─── The data
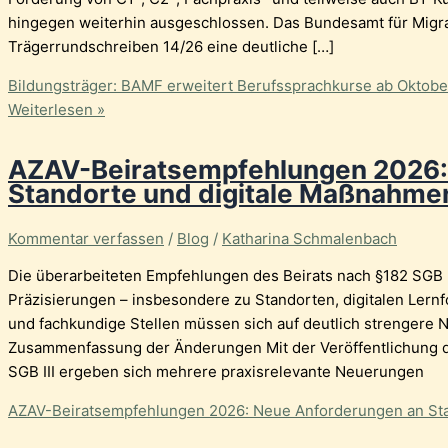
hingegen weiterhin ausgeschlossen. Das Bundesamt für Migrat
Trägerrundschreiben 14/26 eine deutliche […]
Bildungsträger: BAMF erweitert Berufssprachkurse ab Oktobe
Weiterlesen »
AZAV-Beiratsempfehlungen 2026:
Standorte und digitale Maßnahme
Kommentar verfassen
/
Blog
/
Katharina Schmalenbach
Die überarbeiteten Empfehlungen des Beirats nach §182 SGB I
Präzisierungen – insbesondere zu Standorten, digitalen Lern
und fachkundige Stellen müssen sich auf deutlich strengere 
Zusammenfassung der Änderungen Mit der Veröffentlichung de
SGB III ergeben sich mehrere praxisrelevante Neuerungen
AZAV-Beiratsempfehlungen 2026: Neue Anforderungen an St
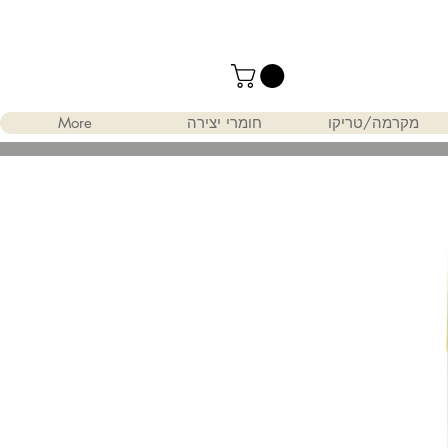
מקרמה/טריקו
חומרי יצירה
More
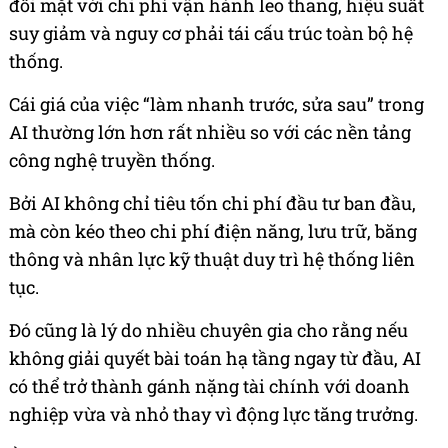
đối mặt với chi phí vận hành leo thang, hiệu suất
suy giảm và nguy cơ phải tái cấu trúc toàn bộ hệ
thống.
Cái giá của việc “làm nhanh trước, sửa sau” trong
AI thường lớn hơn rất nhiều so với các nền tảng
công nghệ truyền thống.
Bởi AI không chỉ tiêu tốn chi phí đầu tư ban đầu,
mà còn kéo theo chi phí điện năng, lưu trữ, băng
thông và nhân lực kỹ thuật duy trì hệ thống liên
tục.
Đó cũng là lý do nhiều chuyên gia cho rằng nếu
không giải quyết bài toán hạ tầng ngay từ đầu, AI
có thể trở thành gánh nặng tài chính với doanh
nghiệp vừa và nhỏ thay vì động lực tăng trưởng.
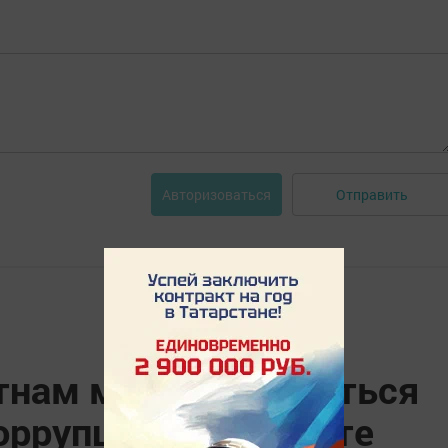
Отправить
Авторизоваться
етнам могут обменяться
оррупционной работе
──────
─── The data
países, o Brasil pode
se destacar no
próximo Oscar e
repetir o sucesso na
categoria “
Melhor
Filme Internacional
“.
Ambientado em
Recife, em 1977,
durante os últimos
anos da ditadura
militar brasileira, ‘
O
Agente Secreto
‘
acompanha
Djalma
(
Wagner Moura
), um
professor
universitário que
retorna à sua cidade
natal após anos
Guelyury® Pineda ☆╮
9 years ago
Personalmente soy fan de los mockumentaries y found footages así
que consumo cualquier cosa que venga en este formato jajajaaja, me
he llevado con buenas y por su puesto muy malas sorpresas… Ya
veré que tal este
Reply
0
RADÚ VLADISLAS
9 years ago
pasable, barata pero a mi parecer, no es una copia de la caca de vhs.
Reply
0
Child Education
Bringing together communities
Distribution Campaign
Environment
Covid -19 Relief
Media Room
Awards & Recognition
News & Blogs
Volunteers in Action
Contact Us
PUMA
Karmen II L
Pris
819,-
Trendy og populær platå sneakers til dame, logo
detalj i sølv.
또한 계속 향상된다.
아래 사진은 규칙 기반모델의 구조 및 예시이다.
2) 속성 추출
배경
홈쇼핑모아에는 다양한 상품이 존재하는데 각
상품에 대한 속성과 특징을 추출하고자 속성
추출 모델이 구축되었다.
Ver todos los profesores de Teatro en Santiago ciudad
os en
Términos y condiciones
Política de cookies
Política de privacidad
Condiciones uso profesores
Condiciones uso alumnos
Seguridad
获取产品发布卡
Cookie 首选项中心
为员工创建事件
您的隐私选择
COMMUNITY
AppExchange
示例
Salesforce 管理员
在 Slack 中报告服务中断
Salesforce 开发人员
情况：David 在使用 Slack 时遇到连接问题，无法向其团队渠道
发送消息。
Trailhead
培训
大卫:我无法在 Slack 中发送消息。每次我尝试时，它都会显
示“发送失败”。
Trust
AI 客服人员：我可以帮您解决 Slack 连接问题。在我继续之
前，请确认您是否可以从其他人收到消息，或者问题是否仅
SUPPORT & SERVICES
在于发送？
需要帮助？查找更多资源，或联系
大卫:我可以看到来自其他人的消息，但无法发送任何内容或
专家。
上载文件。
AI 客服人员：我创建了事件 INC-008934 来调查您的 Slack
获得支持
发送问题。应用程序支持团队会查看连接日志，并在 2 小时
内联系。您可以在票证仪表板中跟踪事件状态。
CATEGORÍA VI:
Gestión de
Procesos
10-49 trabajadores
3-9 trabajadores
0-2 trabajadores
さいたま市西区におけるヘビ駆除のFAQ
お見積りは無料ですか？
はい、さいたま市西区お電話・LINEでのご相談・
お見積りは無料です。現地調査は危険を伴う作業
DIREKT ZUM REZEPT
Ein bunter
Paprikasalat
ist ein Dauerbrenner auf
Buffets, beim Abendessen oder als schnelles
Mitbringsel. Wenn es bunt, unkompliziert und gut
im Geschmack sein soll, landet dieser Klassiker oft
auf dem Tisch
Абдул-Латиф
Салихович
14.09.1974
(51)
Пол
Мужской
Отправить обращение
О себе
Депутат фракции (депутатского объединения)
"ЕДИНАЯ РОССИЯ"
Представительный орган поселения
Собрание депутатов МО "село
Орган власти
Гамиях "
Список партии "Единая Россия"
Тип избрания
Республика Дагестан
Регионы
──────
**Action item:**
Work through the data and count each line holding the string "nhiều". Give only that count.

**Your solution:**
2